**Work task:** Restate, in full and unchanged, the entries that follow, but not their pictures.

Items listed in a dataset:
########
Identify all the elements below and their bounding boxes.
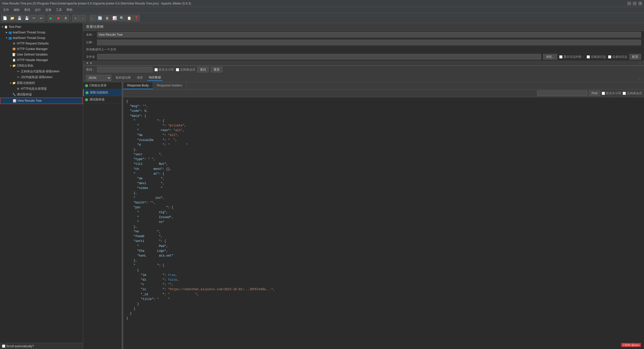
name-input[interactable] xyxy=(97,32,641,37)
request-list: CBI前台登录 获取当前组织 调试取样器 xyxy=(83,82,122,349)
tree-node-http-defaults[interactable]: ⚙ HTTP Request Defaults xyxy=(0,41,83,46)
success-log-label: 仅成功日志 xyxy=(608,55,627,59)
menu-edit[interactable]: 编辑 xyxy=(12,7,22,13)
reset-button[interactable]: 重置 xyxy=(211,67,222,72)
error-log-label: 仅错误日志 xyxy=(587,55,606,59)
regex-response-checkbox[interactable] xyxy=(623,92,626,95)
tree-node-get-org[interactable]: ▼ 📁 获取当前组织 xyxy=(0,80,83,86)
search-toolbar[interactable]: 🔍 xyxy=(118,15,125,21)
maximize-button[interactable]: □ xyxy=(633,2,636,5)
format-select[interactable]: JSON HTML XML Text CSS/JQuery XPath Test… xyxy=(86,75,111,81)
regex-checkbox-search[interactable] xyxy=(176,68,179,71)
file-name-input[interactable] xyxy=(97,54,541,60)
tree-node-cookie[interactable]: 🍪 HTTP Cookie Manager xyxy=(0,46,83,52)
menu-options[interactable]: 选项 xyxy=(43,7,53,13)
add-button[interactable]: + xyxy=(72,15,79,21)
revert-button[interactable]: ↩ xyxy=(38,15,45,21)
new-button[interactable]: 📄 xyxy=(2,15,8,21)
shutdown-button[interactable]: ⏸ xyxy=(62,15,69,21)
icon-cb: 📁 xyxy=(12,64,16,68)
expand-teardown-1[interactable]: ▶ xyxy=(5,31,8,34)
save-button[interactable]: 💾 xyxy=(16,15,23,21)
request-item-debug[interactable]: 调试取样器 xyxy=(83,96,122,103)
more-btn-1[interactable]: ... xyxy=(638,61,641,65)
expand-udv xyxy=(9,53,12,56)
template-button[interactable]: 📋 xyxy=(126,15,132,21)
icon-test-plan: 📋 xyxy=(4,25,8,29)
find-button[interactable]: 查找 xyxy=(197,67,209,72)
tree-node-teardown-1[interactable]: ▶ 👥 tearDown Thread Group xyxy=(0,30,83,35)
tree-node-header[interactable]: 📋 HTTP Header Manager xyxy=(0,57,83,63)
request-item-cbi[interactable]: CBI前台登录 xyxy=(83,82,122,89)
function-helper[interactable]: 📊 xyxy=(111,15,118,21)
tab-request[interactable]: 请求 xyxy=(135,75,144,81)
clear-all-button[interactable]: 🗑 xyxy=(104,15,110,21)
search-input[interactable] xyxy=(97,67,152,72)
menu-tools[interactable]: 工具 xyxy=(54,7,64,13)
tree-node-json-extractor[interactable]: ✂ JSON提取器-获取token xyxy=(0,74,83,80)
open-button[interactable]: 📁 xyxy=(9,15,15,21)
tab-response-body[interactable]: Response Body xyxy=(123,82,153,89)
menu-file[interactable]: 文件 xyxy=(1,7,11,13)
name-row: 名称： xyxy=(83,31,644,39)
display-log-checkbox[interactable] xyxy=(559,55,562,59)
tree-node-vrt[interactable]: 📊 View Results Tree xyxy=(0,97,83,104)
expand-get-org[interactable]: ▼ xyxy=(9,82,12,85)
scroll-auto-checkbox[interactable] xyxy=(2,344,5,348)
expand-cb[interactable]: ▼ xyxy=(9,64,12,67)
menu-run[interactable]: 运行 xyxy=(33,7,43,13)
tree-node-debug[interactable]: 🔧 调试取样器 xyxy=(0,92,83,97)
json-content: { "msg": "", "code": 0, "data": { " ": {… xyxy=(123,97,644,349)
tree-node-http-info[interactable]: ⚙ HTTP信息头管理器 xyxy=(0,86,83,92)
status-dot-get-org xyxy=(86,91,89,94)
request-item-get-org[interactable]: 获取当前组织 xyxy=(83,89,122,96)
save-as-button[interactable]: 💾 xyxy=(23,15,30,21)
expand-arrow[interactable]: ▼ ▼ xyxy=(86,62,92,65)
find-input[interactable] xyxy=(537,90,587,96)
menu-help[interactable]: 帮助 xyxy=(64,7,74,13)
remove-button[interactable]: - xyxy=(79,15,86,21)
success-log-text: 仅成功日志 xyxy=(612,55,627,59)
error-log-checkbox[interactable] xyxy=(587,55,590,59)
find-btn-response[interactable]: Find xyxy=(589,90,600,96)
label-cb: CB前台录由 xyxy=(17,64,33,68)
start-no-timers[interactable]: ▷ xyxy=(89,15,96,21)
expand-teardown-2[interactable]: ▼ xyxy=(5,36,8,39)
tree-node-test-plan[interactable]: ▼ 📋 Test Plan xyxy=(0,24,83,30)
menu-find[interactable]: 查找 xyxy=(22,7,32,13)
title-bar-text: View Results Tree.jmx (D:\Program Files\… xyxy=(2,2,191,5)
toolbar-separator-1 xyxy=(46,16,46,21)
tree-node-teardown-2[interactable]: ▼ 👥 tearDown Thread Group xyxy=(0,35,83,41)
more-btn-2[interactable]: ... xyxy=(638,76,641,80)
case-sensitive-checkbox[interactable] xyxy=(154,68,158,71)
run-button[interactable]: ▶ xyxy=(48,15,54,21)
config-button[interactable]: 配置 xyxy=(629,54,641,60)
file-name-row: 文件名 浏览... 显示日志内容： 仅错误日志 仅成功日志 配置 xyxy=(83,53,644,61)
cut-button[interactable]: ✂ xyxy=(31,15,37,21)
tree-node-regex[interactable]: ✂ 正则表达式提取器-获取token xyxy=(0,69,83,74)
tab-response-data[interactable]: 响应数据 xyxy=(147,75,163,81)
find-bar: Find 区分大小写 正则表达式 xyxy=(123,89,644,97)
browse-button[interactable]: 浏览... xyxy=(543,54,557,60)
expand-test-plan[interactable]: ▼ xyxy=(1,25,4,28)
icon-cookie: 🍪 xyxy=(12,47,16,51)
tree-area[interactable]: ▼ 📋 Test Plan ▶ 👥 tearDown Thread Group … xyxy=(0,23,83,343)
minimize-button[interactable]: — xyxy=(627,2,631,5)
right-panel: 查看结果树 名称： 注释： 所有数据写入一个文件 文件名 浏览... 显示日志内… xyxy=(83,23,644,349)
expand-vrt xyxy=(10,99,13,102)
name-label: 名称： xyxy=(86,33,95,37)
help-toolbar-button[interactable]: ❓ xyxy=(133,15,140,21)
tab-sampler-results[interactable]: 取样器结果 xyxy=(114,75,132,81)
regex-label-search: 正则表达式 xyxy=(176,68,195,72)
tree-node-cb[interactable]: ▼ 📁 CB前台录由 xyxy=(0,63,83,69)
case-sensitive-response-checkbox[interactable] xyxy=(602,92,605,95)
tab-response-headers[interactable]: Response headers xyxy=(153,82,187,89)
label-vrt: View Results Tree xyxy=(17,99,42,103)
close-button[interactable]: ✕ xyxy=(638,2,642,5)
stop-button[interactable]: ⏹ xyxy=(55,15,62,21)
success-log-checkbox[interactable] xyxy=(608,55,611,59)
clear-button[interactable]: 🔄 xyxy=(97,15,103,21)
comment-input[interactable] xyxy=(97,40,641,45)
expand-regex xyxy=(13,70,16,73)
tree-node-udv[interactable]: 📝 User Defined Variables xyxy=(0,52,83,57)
########
**Response area:**
Identify all the elements below and their bounding boxes.
name-input[interactable] xyxy=(97,32,641,37)
request-list: CBI前台登录 获取当前组织 调试取样器 xyxy=(83,82,122,349)
tree-node-http-defaults[interactable]: ⚙ HTTP Request Defaults xyxy=(0,41,83,46)
success-log-label: 仅成功日志 xyxy=(608,55,627,59)
menu-edit[interactable]: 编辑 xyxy=(12,7,22,13)
reset-button[interactable]: 重置 xyxy=(211,67,222,72)
error-log-label: 仅错误日志 xyxy=(587,55,606,59)
regex-response-checkbox[interactable] xyxy=(623,92,626,95)
tree-node-get-org[interactable]: ▼ 📁 获取当前组织 xyxy=(0,80,83,86)
search-toolbar[interactable]: 🔍 xyxy=(118,15,125,21)
maximize-button[interactable]: □ xyxy=(633,2,636,5)
format-select[interactable]: JSON HTML XML Text CSS/JQuery XPath Test… xyxy=(86,75,111,81)
regex-checkbox-search[interactable] xyxy=(176,68,179,71)
file-name-input[interactable] xyxy=(97,54,541,60)
tree-node-cookie[interactable]: 🍪 HTTP Cookie Manager xyxy=(0,46,83,52)
menu-options[interactable]: 选项 xyxy=(43,7,53,13)
add-button[interactable]: + xyxy=(72,15,79,21)
revert-button[interactable]: ↩ xyxy=(38,15,45,21)
new-button[interactable]: 📄 xyxy=(2,15,8,21)
shutdown-button[interactable]: ⏸ xyxy=(62,15,69,21)
icon-cb: 📁 xyxy=(12,64,16,68)
expand-teardown-1[interactable]: ▶ xyxy=(5,31,8,34)
save-button[interactable]: 💾 xyxy=(16,15,23,21)
request-item-debug[interactable]: 调试取样器 xyxy=(83,96,122,103)
more-btn-1[interactable]: ... xyxy=(638,61,641,65)
expand-udv xyxy=(9,53,12,56)
template-button[interactable]: 📋 xyxy=(126,15,132,21)
icon-test-plan: 📋 xyxy=(4,25,8,29)
find-button[interactable]: 查找 xyxy=(197,67,209,72)
tree-node-teardown-1[interactable]: ▶ 👥 tearDown Thread Group xyxy=(0,30,83,35)
tree-node-header[interactable]: 📋 HTTP Header Manager xyxy=(0,57,83,63)
request-item-cbi[interactable]: CBI前台登录 xyxy=(83,82,122,89)
function-helper[interactable]: 📊 xyxy=(111,15,118,21)
tab-request[interactable]: 请求 xyxy=(135,75,144,81)
clear-all-button[interactable]: 🗑 xyxy=(104,15,110,21)
search-input[interactable] xyxy=(97,67,152,72)
menu-tools[interactable]: 工具 xyxy=(54,7,64,13)
tree-node-json-extractor[interactable]: ✂ JSON提取器-获取token xyxy=(0,74,83,80)
open-button[interactable]: 📁 xyxy=(9,15,15,21)
tab-response-body[interactable]: Response Body xyxy=(123,82,153,89)
menu-file[interactable]: 文件 xyxy=(1,7,11,13)
name-row: 名称： xyxy=(83,31,644,39)
display-log-checkbox[interactable] xyxy=(559,55,562,59)
tree-node-vrt[interactable]: 📊 View Results Tree xyxy=(0,97,83,104)
expand-get-org[interactable]: ▼ xyxy=(9,82,12,85)
scroll-auto-checkbox[interactable] xyxy=(2,344,5,348)
expand-cb[interactable]: ▼ xyxy=(9,64,12,67)
menu-run[interactable]: 运行 xyxy=(33,7,43,13)
tree-node-debug[interactable]: 🔧 调试取样器 xyxy=(0,92,83,97)
json-content: { "msg": "", "code": 0, "data": { " ": {… xyxy=(123,97,644,349)
tree-node-http-info[interactable]: ⚙ HTTP信息头管理器 xyxy=(0,86,83,92)
status-dot-get-org xyxy=(86,91,89,94)
request-item-get-org[interactable]: 获取当前组织 xyxy=(83,89,122,96)
save-as-button[interactable]: 💾 xyxy=(23,15,30,21)
expand-arrow[interactable]: ▼ ▼ xyxy=(86,62,92,65)
find-input[interactable] xyxy=(537,90,587,96)
menu-help[interactable]: 帮助 xyxy=(64,7,74,13)
remove-button[interactable]: - xyxy=(79,15,86,21)
success-log-text: 仅成功日志 xyxy=(612,55,627,59)
error-log-checkbox[interactable] xyxy=(587,55,590,59)
find-btn-response[interactable]: Find xyxy=(589,90,600,96)
label-cb: CB前台录由 xyxy=(17,64,33,68)
start-no-timers[interactable]: ▷ xyxy=(89,15,96,21)
expand-teardown-2[interactable]: ▼ xyxy=(5,36,8,39)
tree-node-test-plan[interactable]: ▼ 📋 Test Plan xyxy=(0,24,83,30)
menu-find[interactable]: 查找 xyxy=(22,7,32,13)
title-bar-text: View Results Tree.jmx (D:\Program Files\… xyxy=(2,2,191,5)
toolbar-separator-1 xyxy=(46,16,46,21)
tree-node-teardown-2[interactable]: ▼ 👥 tearDown Thread Group xyxy=(0,35,83,41)
more-btn-2[interactable]: ... xyxy=(638,76,641,80)
case-sensitive-checkbox[interactable] xyxy=(154,68,158,71)
run-button[interactable]: ▶ xyxy=(48,15,54,21)
config-button[interactable]: 配置 xyxy=(629,54,641,60)
file-name-row: 文件名 浏览... 显示日志内容： 仅错误日志 仅成功日志 配置 xyxy=(83,53,644,61)
cut-button[interactable]: ✂ xyxy=(31,15,37,21)
tree-node-regex[interactable]: ✂ 正则表达式提取器-获取token xyxy=(0,69,83,74)
tab-response-data[interactable]: 响应数据 xyxy=(147,75,163,81)
find-bar: Find 区分大小写 正则表达式 xyxy=(123,89,644,97)
browse-button[interactable]: 浏览... xyxy=(543,54,557,60)
expand-test-plan[interactable]: ▼ xyxy=(1,25,4,28)
icon-cookie: 🍪 xyxy=(12,47,16,51)
tree-area[interactable]: ▼ 📋 Test Plan ▶ 👥 tearDown Thread Group … xyxy=(0,23,83,343)
minimize-button[interactable]: — xyxy=(627,2,631,5)
right-panel: 查看结果树 名称： 注释： 所有数据写入一个文件 文件名 浏览... 显示日志内… xyxy=(83,23,644,349)
expand-vrt xyxy=(10,99,13,102)
name-label: 名称： xyxy=(86,33,95,37)
help-toolbar-button[interactable]: ❓ xyxy=(133,15,140,21)
tab-sampler-results[interactable]: 取样器结果 xyxy=(114,75,132,81)
regex-label-search: 正则表达式 xyxy=(176,68,195,72)
tree-node-cb[interactable]: ▼ 📁 CB前台录由 xyxy=(0,63,83,69)
case-sensitive-response-checkbox[interactable] xyxy=(602,92,605,95)
tab-response-headers[interactable]: Response headers xyxy=(153,82,187,89)
label-vrt: View Results Tree xyxy=(17,99,42,103)
close-button[interactable]: ✕ xyxy=(638,2,642,5)
stop-button[interactable]: ⏹ xyxy=(55,15,62,21)
success-log-checkbox[interactable] xyxy=(608,55,611,59)
clear-button[interactable]: 🔄 xyxy=(97,15,103,21)
comment-input[interactable] xyxy=(97,40,641,45)
expand-regex xyxy=(13,70,16,73)
tree-node-udv[interactable]: 📝 User Defined Variables xyxy=(0,52,83,57)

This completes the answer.